The secondary characters are equally interesting as the principal ones. Homais the pharmacist who lives next door is a deceitful and self -serving pseudo intellectual who encourages M. Bovary to perform an experimental club foot operation on Hippolyte, the stableman that ends up leaving him crippled. Homais shows no remorse but seeks to further his own interests. His bombastic language and the satirical retorts he exchanges with the sanctimonious priest Bournisien provide some comic relief. He reminded me at times of Moliere’s Sganarelle although he has a much more sinister role. He is also the male counterpart of Emma who dreams big like her but ends up achieving what he seeks which she as a woman fails to do.
Flaubert’s style of writing is objective, ironic and humorous. There is a scene where Emma starts feeling guilty for having an affair with Rodolphe. I was convinced she was thinking of her husband but as you keep reading you realize she feels guilty for cheating on Leon, her other lover. His superb use of irony is evident in a long scene at the local agricultural fair where the pompous speech on morality delivered by the councillor is juxtaposed with Rodolphe’s seduction of Emma. The insincere words of the councillor are no different from the insincere words of Rodolphe and before long their sentences cut into each other. Another scene vividly portrayed is the passionate carriage ride that Emma and Leon enjoy secretly through the streets of Rouen; the pace of the vehicle matches the lovemaking inside and the scene reaches its climax with Emma’s hand reaching out to throw scraps of paper she had crushed to the wind.
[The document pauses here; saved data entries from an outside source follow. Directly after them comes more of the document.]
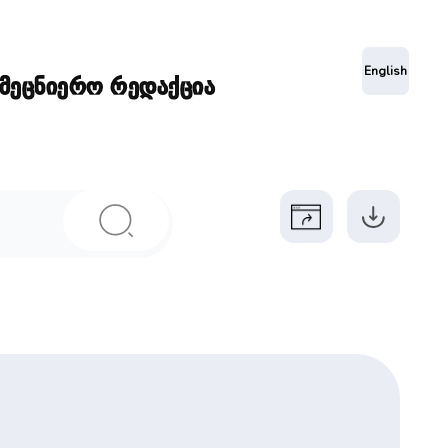
ა
English
ამეცნიერო რედაქცია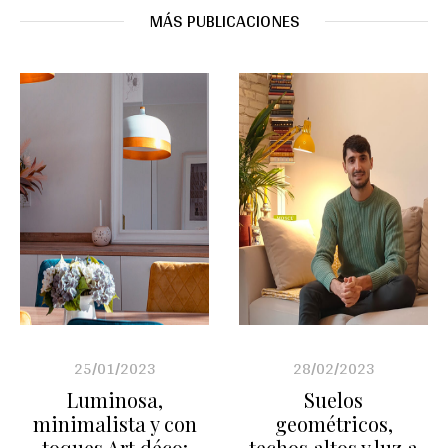
MÁS PUBLICACIONES
25/01/2023
28/02/2023
Luminosa,
Suelos
minimalista y con
geométricos,
toques Art déco:
techos altos y luz a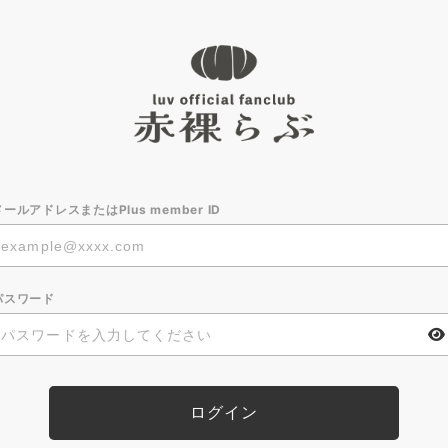
メールアドレスまたはPlus member ID
パスワード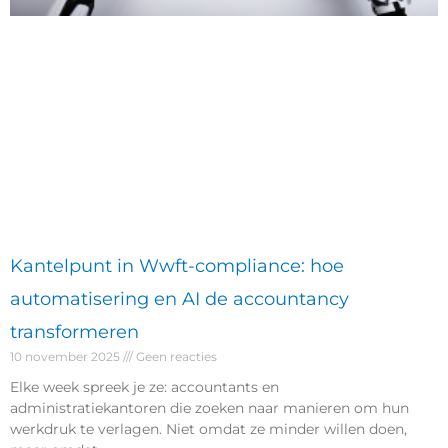
Kantelpunt in Wwft-compliance: hoe
automatisering en AI de accountancy
transformeren
10 november 2025
Geen reacties
Elke week spreek je ze: accountants en
administratiekantoren die zoeken naar manieren om hun
werkdruk te verlagen. Niet omdat ze minder willen doen,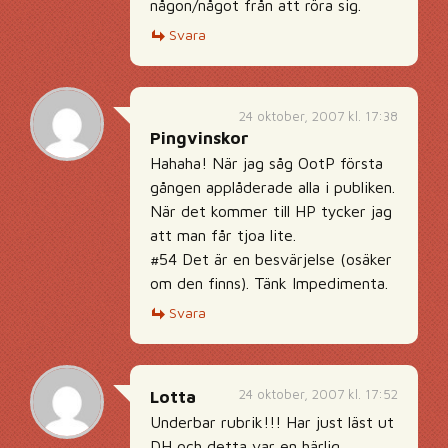
någon/något från att röra sig.
Svara
24 oktober, 2007 kl. 17:38
Pingvinskor
Hahaha! När jag såg OotP första
gången applåderade alla i publiken.
När det kommer till HP tycker jag
att man får tjoa lite.
#54 Det är en besvärjelse (osäker
om den finns). Tänk Impedimenta.
Svara
24 oktober, 2007 kl. 17:52
Lotta
Underbar rubrik!!! Har just läst ut
DH och detta var en härlig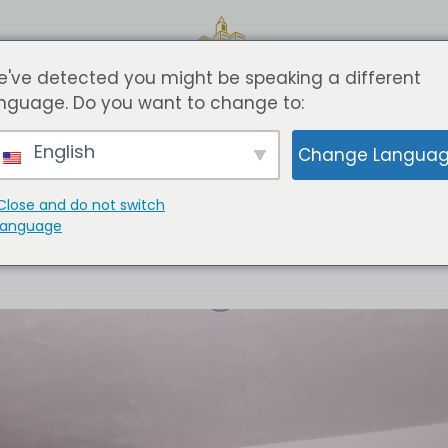
've detected you might be speaking a different
nguage. Do you want to change to:
English
Change Langua
rivate & Comfortable Apartmen
Close and do not switch
language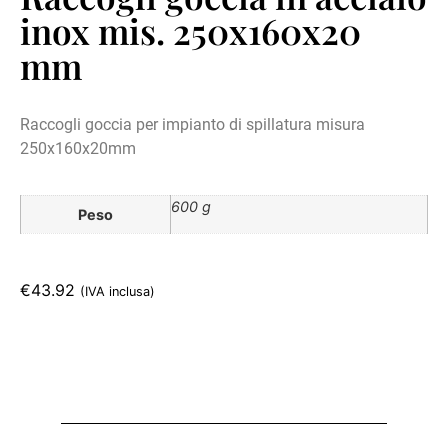
inox mis. 250x160x20
mm
Raccogli goccia per impianto di spillatura misura
250x160x20mm
600 g
Peso
€
43.92
(IVA inclusa)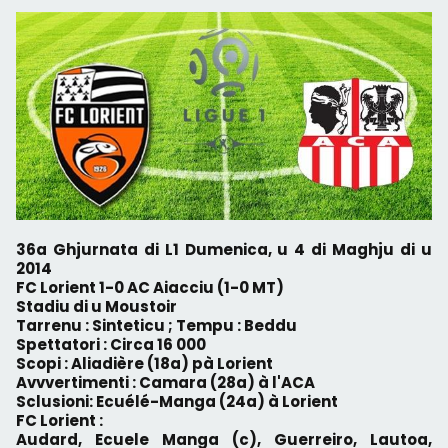
36a Ghjurnata di L1 Dumenica, u 4 di Maghju di u
2014
FC Lorient 1-0 AC Aiacciu (1-0 MT)
Stadiu di u Moustoir
Tarrenu : Sinteticu ; Tempu : Beddu
Spettatori : Circa 16 000
Scopi : Aliadière (18a) pà Lorient
Avvvertimenti : Camara (28a) à l'ACA
Sclusioni: Ecuélé-Manga (24a) à Lorient
FC Lorient :
Audard, Ecuele Manga (c), Guerreiro, Lautoa,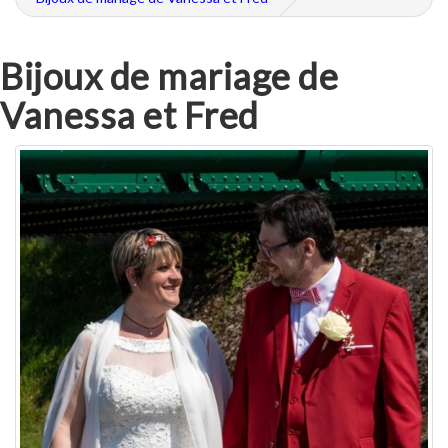
Bijoux de mariage de
Vanessa et Fred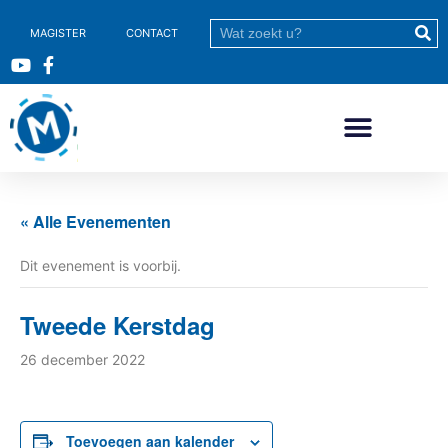
MAGISTER
CONTACT
« Alle Evenementen
Dit evenement is voorbij.
Tweede Kerstdag
26 december 2022
Toevoegen aan kalender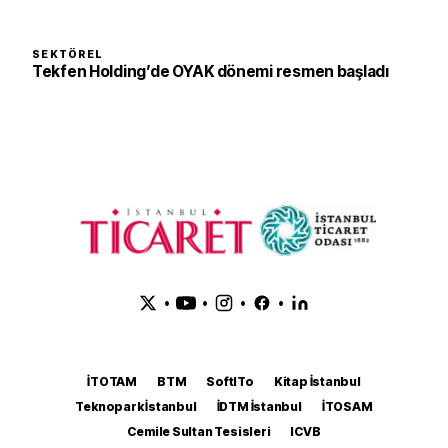
SEKTÖREL
Tekfen Holding’de OYAK dönemi resmen başladı
•
•
•
•
İTOTAM
BTM
SoftITo
Kitap İstanbul
Teknopark İstanbul
İDTM İstanbul
İTOSAM
Cemile Sultan Tesisleri
ICVB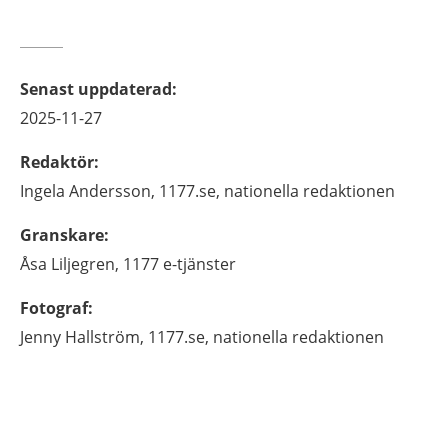
Senast uppdaterad
:
2025-11-27
Redaktör
:
Ingela
Andersson,
1177.se, nationella redaktionen
Granskare
:
Åsa
Liljegren,
1177 e-tjänster
Fotograf
:
Jenny
Hallström,
1177.se, nationella redaktionen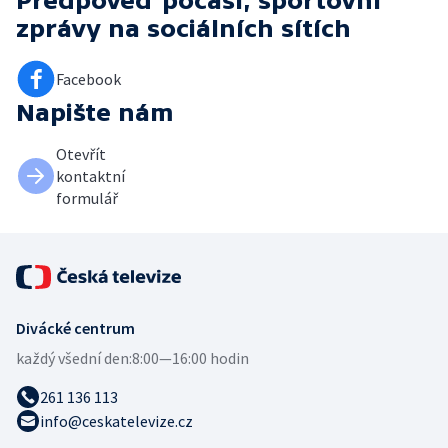
Předpověď počasí, sportovní
zprávy
na sociálních sítích
Facebook
Napište nám
Otevřít
kontaktní
formulář
Divácké centrum
každý všední den:
8:00—16:00 hodin
261 136 113
info@ceskatelevize.cz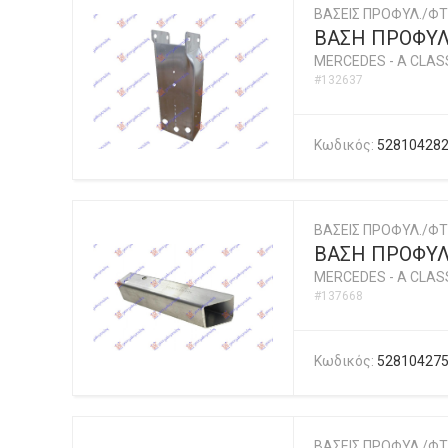
ΒΑΣΕΙΣ ΠΡΟΦΥΛ./ΦΤ
ΒΑΣΗ ΠΡΟΦΥ
MERCEDES
-
A CLASS
#132637
Κωδικός:
52810428
ΒΑΣΕΙΣ ΠΡΟΦΥΛ./ΦΤ
ΒΑΣΗ ΠΡΟΦΥΛ
MERCEDES
-
A CLASS
#137668
Κωδικός:
52810427
ΒΑΣΕΙΣ ΠΡΟΦΥΛ./ΦΤ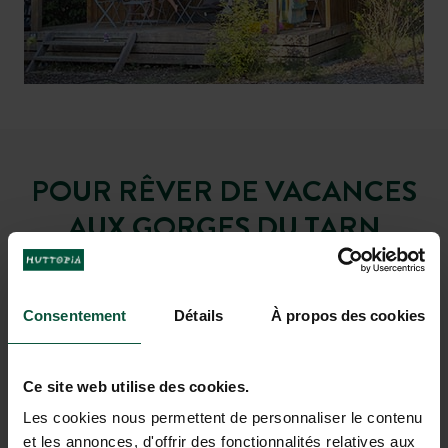
apprécier une journée
itinéraires du
Parc National des
canoë et
canyoning
Cévennes
au fil de l’eau
POUR RÊVER DE VACANCES
AUX GORGES DU TARN
Consentement
Détails
À propos des cookies
Ce site web utilise des cookies.
Les cookies nous permettent de personnaliser le contenu
et les annonces, d'offrir des fonctionnalités relatives aux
Flaubert was known for his meticulous attention to detail and the writing style is descriptive and lyrical.
L’amour, croyait-elle, devait arriver tout à coup, avec de grands éclats et des fulgurations, — ouragan des cieux qui tombe sur la vie, la bouleverse, arrache les volontés comme des feuilles et emporte à l’abîme le cœur entier. Elle ne savait pas que, sur la terrasse des maisons, la pluie fait des lacs quand les gouttières sont bouchées, et elle fût ainsi demeurée en sa sécurité, lorsqu’elle découvrit subitement une lézarde dans le mur.
Love, she believed, had to come, suddenly, with great bursts of thunder and lightning flashes, a hurricane from heaven that falls upon your life and turns it upside down, pulls out your will power like leaves and hurls your entire heart into the abyss. She did not know that up on the roof of the house, the rain will form pools if the gutters are blocked, and she would have stayed there feeling safe until she suddenly discovered a crack in the wall.
At the same time you also have amazing one liners: “Elle souhaitait à la fois mourir et habiter Paris.” She wanted to die, but at the same time she also wanted to live in Paris.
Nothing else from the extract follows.